---------- The data ----------
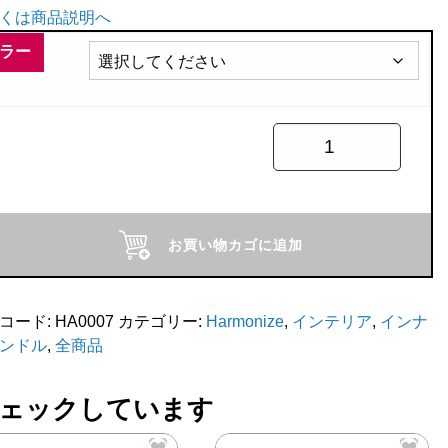
くは商品説明へ
ラー
rmonize
お買い物カゴに追加
コード:
HA0007
カテゴリー:
Harmonize
,
インテリア
,
インナ
ンドル
,
全商品
ェックしています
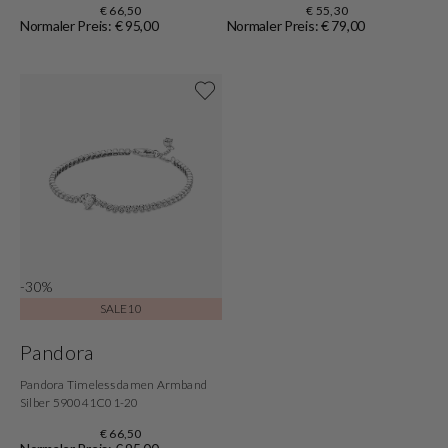
€ 66,50
€ 55,30
Normaler Preis: € 95,00
Normaler Preis: € 79,00
Shoppe jetzt
-30%
SALE10
Pandora
Pandora Timeless damen Armband
Silber 590041C01-20
€ 66,50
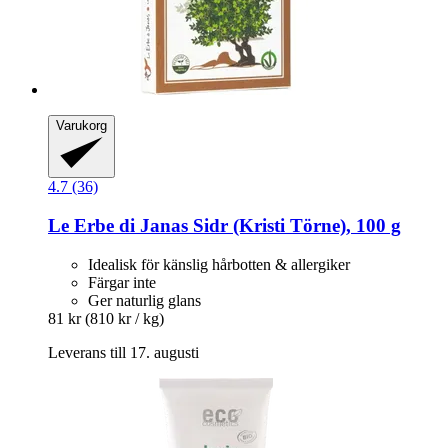
Varukorg
4.7 (36)
Le Erbe di Janas
Sidr (Kristi Törne), 100 g
Idealisk för känslig hårbotten & allergiker
Färgar inte
Ger naturlig glans
81 kr
(810 kr / kg)
Leverans till 17. augusti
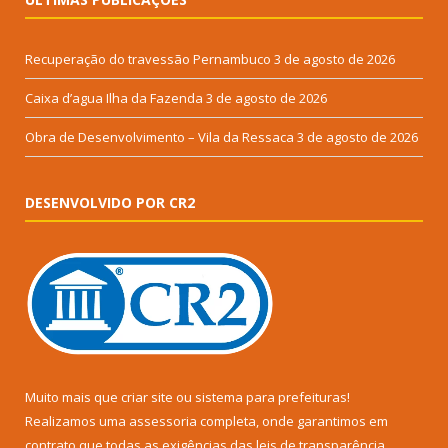
Recuperação do travessão Pernambuco
3 de agosto de 2026
Caixa d’agua Ilha da Fazenda
3 de agosto de 2026
Obra de Desenvolvimento – Vila da Ressaca
3 de agosto de 2026
DESENVOLVIDO POR CR2
Muito mais que
criar site
ou
sistema para prefeituras
!
Realizamos uma
assessoria
completa, onde garantimos em
contrato que todas as exigências das
leis de transparência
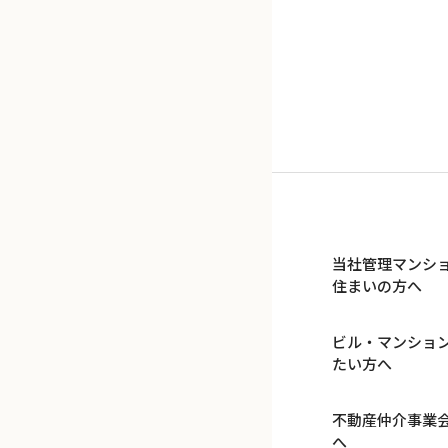
当社管理マンシ
住まいの方へ
ビル・マンショ
たい方へ
不動産仲介事業
へ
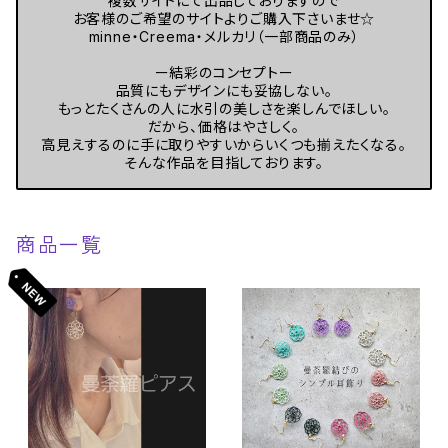
複数サイトにて出品しておりますので
お客様のご希望のサイトよりご購入下さいませ☆
minne・Creema・メルカリ（一部商品のみ）
ー結彩のコンセプトー
品質にもデザインにも妥協しない。
もっとたくさんの人に水引の美しさを楽しんでほしい。
だから、価格はやさしく。
高見えするのに手に取りやすいからいくつも揃えたくなる。
そんな作品を目指しております。
商品一覧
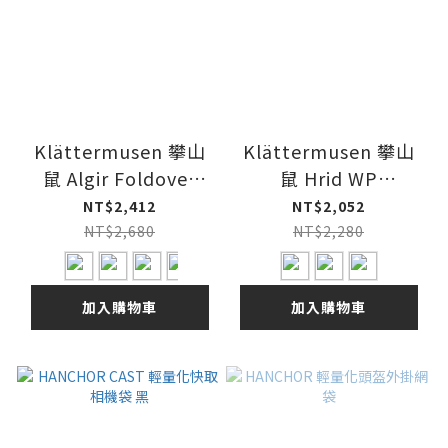
Klättermusen 攀山
Klättermusen 攀山
鼠 Algir Foldover
鼠 Hrid WP
Bag 掀蓋配件袋 26SS
Accessory Bag 輕量
NT$2,412
NT$2,052
防水配件袋 3L 26SS
NT$2,680
NT$2,280
加入購物車
加入購物車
----------
> [Task item] Please output every line of the listing as it stands, and omit its images.

> [Exercise response]
くは商品説明へ
ラー
rmonize
お買い物カゴに追加
コード:
HA0007
カテゴリー:
Harmonize
,
インテリア
,
インナ
ンドル
,
全商品
ェックしています
€ 66,50
€ 55,30
Normaler Preis: € 95,00
Normaler Preis: € 79,00
Shoppe jetzt
-30%
SALE10
Pandora
Pandora Timeless damen Armband
Silber 590041C01-20
€ 66,50
Varukorg
4.7 (36)
Le Erbe di Janas
Sidr (Kristi Törne), 100 g
Idealisk för känslig hårbotten & allergiker
Färgar inte
Ger naturlig glans
81 kr
(810 kr / kg)
Leverans till 17. augusti
Recuperação do travessão Pernambuco
3 de agosto de 2026
Caixa d’agua Ilha da Fazenda
3 de agosto de 2026
Obra de Desenvolvimento – Vila da Ressaca
3 de agosto de 2026
DESENVOLVIDO POR CR2
Muito mais que
criar site
ou
sistema para prefeituras
!
Realizamos uma
assessoria
completa, onde garantimos em
contrato que todas as exigências das
leis de transparência
当社管理マンシ
住まいの方へ
ビル・マンショ
たい方へ
不動産仲介事業
へ
複数サイトにて出品しておりますので
お客様のご希望のサイトよりご購入下さいませ☆
minne・Creema・メルカリ（一部商品のみ）
ー結彩のコンセプトー
品質にもデザインにも妥協しない。
もっとたくさんの人に水引の美しさを楽しんでほしい。
だから、価格はやさしく。
高見えするのに手に取りやすいからいくつも揃えたくなる。
そんな作品を目指しております。
商品一覧
Klättermusen 攀山
Klättermusen 攀山
鼠 Algir Foldover
鼠 Hrid WP
Bag 掀蓋配件袋 26SS
Accessory Bag 輕量
NT$2,412
NT$2,052
防水配件袋 3L 26SS
NT$2,680
NT$2,280
加入購物車
加入購物車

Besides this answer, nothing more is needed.